● **ASSIGNMENT**: An image-free, verbatim transcription of the records is the expected result.

◇ ◇ ◇

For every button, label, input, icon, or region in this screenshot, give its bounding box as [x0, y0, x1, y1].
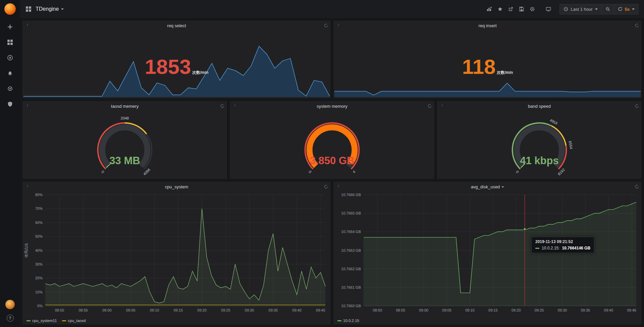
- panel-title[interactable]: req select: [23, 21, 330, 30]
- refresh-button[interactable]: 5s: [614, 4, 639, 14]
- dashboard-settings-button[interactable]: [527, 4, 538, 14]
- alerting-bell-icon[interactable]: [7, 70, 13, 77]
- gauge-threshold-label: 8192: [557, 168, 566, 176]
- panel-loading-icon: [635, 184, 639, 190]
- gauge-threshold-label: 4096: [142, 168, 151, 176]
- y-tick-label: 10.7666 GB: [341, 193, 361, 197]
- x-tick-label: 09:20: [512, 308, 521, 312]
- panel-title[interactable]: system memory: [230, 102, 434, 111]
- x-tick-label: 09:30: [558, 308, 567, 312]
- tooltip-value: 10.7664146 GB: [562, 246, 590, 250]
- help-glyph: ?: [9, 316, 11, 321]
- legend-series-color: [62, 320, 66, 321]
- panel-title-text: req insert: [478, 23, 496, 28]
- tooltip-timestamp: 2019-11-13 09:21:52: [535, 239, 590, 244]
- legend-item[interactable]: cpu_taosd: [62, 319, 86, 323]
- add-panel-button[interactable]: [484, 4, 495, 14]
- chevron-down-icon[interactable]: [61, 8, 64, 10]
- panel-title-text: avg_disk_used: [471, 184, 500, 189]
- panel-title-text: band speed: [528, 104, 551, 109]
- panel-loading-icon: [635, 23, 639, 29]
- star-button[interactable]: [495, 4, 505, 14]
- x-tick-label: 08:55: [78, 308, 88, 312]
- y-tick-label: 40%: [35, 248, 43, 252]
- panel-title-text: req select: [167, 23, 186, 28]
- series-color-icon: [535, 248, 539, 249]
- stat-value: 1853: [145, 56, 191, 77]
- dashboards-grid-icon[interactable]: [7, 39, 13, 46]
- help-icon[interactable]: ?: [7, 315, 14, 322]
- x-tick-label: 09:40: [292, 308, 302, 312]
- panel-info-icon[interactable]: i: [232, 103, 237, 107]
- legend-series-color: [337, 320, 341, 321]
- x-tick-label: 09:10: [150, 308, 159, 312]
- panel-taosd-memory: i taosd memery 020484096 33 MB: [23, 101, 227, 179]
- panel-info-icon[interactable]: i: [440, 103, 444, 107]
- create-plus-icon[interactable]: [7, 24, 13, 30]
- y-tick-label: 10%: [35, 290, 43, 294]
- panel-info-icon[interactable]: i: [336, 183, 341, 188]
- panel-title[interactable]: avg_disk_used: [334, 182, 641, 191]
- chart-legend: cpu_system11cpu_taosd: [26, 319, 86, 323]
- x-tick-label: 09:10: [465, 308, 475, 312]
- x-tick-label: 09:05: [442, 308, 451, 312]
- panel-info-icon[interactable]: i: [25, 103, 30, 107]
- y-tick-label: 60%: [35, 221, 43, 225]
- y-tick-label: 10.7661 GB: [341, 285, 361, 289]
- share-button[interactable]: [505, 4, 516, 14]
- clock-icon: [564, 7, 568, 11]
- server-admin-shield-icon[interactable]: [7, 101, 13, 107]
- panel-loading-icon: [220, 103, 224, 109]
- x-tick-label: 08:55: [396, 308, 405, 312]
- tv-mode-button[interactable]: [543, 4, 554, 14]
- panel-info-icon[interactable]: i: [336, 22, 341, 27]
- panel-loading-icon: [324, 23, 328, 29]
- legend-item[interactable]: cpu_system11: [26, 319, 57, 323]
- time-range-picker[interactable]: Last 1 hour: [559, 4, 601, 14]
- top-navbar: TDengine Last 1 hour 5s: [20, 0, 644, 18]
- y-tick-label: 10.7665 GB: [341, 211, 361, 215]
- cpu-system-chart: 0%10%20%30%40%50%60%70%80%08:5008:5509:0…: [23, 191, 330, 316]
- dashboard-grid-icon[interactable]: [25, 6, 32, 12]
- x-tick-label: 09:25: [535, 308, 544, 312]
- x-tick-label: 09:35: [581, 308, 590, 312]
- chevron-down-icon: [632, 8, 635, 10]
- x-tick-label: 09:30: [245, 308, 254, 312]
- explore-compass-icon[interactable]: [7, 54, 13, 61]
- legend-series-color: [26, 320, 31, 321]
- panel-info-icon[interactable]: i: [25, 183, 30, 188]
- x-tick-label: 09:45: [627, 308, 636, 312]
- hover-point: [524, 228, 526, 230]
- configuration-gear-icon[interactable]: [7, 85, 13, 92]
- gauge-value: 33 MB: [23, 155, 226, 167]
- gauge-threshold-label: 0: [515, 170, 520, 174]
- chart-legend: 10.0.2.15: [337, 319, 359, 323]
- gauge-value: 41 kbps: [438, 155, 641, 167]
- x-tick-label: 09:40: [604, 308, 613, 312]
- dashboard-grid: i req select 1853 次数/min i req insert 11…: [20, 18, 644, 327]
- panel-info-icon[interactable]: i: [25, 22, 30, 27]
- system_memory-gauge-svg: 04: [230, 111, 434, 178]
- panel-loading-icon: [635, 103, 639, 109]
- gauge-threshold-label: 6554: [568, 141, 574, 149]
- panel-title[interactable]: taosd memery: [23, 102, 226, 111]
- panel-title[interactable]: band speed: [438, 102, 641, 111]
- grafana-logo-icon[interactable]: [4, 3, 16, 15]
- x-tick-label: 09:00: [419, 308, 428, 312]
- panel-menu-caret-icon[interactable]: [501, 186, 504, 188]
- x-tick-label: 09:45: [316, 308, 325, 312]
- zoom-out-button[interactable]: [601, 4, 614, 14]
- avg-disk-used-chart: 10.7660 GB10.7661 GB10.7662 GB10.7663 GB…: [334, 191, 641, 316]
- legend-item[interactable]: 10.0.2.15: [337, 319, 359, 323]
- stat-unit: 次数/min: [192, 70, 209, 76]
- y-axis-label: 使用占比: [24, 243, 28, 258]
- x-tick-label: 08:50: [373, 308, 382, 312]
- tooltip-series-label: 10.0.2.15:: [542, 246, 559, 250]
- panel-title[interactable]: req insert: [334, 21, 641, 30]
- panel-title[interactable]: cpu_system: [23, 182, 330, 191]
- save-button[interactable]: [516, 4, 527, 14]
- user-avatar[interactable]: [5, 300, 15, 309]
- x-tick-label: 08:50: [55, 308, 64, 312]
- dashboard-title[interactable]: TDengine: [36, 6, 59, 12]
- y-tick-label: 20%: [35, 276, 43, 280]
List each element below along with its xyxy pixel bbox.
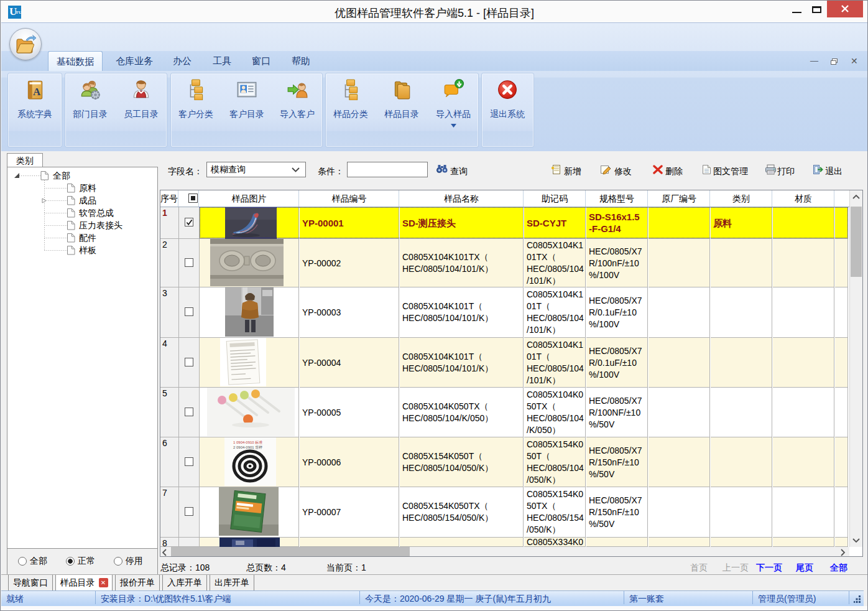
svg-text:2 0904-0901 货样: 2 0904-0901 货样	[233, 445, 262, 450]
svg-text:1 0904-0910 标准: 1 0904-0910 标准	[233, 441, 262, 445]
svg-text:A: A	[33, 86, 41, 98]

◇ ◇ ◇

● **FINISHED EXERCISE**:
For every button, label, input, icon, or region in this screenshot, give its bounding box as [x0, y0, x1, y1].
- panel-title[interactable]: req select: [23, 21, 330, 30]
- refresh-button[interactable]: 5s: [614, 4, 639, 14]
- dashboard-settings-button[interactable]: [527, 4, 538, 14]
- alerting-bell-icon[interactable]: [7, 70, 13, 77]
- gauge-threshold-label: 8192: [557, 168, 566, 176]
- panel-loading-icon: [635, 184, 639, 190]
- gauge-threshold-label: 4096: [142, 168, 151, 176]
- y-tick-label: 10.7666 GB: [341, 193, 361, 197]
- x-tick-label: 09:20: [512, 308, 521, 312]
- panel-title[interactable]: system memory: [230, 102, 434, 111]
- x-tick-label: 09:30: [558, 308, 567, 312]
- tooltip-value: 10.7664146 GB: [562, 246, 590, 250]
- help-glyph: ?: [9, 316, 11, 321]
- legend-series-color: [62, 320, 66, 321]
- panel-title-text: req insert: [478, 23, 496, 28]
- tooltip-timestamp: 2019-11-13 09:21:52: [535, 239, 590, 244]
- legend-item[interactable]: cpu_taosd: [62, 319, 86, 323]
- add-panel-button[interactable]: [484, 4, 495, 14]
- chevron-down-icon[interactable]: [61, 8, 64, 10]
- panel-title-text: avg_disk_used: [471, 184, 500, 189]
- panel-title-text: band speed: [528, 104, 551, 109]
- panel-loading-icon: [635, 23, 639, 29]
- star-button[interactable]: [495, 4, 505, 14]
- x-tick-label: 08:55: [78, 308, 88, 312]
- y-tick-label: 40%: [35, 248, 43, 252]
- panel-title-text: req select: [167, 23, 186, 28]
- series-color-icon: [535, 248, 539, 249]
- stat-value: 1853: [145, 56, 191, 77]
- dashboards-grid-icon[interactable]: [7, 39, 13, 46]
- help-icon[interactable]: ?: [7, 315, 14, 322]
- x-tick-label: 09:40: [292, 308, 302, 312]
- panel-info-icon[interactable]: i: [232, 103, 237, 107]
- legend-series-color: [337, 320, 341, 321]
- x-tick-label: 09:10: [150, 308, 159, 312]
- panel-taosd-memory: i taosd memery 020484096 33 MB: [23, 101, 227, 179]
- panel-info-icon[interactable]: i: [440, 103, 444, 107]
- create-plus-icon[interactable]: [7, 24, 13, 30]
- y-tick-label: 10%: [35, 290, 43, 294]
- panel-info-icon[interactable]: i: [336, 183, 341, 188]
- panel-title[interactable]: avg_disk_used: [334, 182, 641, 191]
- chart-legend: cpu_system11cpu_taosd: [26, 319, 86, 323]
- x-tick-label: 09:10: [465, 308, 475, 312]
- x-tick-label: 09:05: [442, 308, 451, 312]
- panel-info-icon[interactable]: i: [25, 103, 30, 107]
- y-tick-label: 60%: [35, 221, 43, 225]
- y-tick-label: 10.7661 GB: [341, 285, 361, 289]
- share-button[interactable]: [505, 4, 516, 14]
- clock-icon: [564, 7, 568, 11]
- server-admin-shield-icon[interactable]: [7, 101, 13, 107]
- panel-loading-icon: [220, 103, 224, 109]
- x-tick-label: 08:55: [396, 308, 405, 312]
- tv-mode-button[interactable]: [543, 4, 554, 14]
- panel-info-icon[interactable]: i: [336, 22, 341, 27]
- panel-loading-icon: [324, 23, 328, 29]
- legend-item[interactable]: cpu_system11: [26, 319, 57, 323]
- time-range-picker[interactable]: Last 1 hour: [559, 4, 601, 14]
- top-navbar: TDengine Last 1 hour 5s: [20, 0, 644, 18]
- y-tick-label: 10.7665 GB: [341, 211, 361, 215]
- cpu-system-chart: 0%10%20%30%40%50%60%70%80%08:5008:5509:0…: [23, 191, 330, 316]
- dashboard-grid-icon[interactable]: [25, 6, 32, 12]
- x-tick-label: 09:25: [535, 308, 544, 312]
- x-tick-label: 09:35: [581, 308, 590, 312]
- chevron-down-icon: [632, 8, 635, 10]
- x-tick-label: 09:30: [245, 308, 254, 312]
- explore-compass-icon[interactable]: [7, 54, 13, 61]
- legend-series-color: [26, 320, 31, 321]
- panel-info-icon[interactable]: i: [25, 183, 30, 188]
- x-tick-label: 09:45: [627, 308, 636, 312]
- hover-point: [524, 228, 526, 230]
- configuration-gear-icon[interactable]: [7, 85, 13, 92]
- gauge-value: 33 MB: [23, 155, 226, 167]
- gauge-threshold-label: 0: [515, 170, 520, 174]
- chart-legend: 10.0.2.15: [337, 319, 359, 323]
- gauge-value: 41 kbps: [438, 155, 641, 167]
- x-tick-label: 09:40: [604, 308, 613, 312]
- dashboard-grid: i req select 1853 次数/min i req insert 11…: [20, 18, 644, 327]
- panel-info-icon[interactable]: i: [25, 22, 30, 27]
- system_memory-gauge-svg: 04: [230, 111, 434, 178]
- panel-loading-icon: [635, 103, 639, 109]
- gauge-threshold-label: 6554: [568, 141, 574, 149]
- panel-title[interactable]: taosd memery: [23, 102, 226, 111]
- panel-title[interactable]: band speed: [438, 102, 641, 111]
- grafana-logo-icon[interactable]: [4, 3, 16, 15]
- x-tick-label: 09:00: [419, 308, 428, 312]
- panel-menu-caret-icon[interactable]: [501, 186, 504, 188]
- x-tick-label: 09:45: [316, 308, 325, 312]
- zoom-out-button[interactable]: [601, 4, 614, 14]
- avg-disk-used-chart: 10.7660 GB10.7661 GB10.7662 GB10.7663 GB…: [334, 191, 641, 316]
- legend-item[interactable]: 10.0.2.15: [337, 319, 359, 323]
- stat-unit: 次数/min: [192, 70, 209, 76]
- y-axis-label: 使用占比: [24, 243, 28, 258]
- x-tick-label: 08:50: [373, 308, 382, 312]
- tooltip-series-label: 10.0.2.15:: [542, 246, 559, 250]
- panel-title[interactable]: req insert: [334, 21, 641, 30]
- panel-title[interactable]: cpu_system: [23, 182, 330, 191]
- save-button[interactable]: [516, 4, 527, 14]
- user-avatar[interactable]: [5, 300, 15, 309]
- x-tick-label: 08:50: [55, 308, 64, 312]
- dashboard-title[interactable]: TDengine: [36, 6, 59, 12]
- y-tick-label: 20%: [35, 276, 43, 280]
List each element below along with its xyxy pixel bbox.
svg-text:2 0904-0901 货样: 2 0904-0901 货样	[233, 445, 262, 450]
svg-text:1 0904-0910 标准: 1 0904-0910 标准	[233, 441, 262, 445]
svg-text:A: A	[33, 86, 41, 98]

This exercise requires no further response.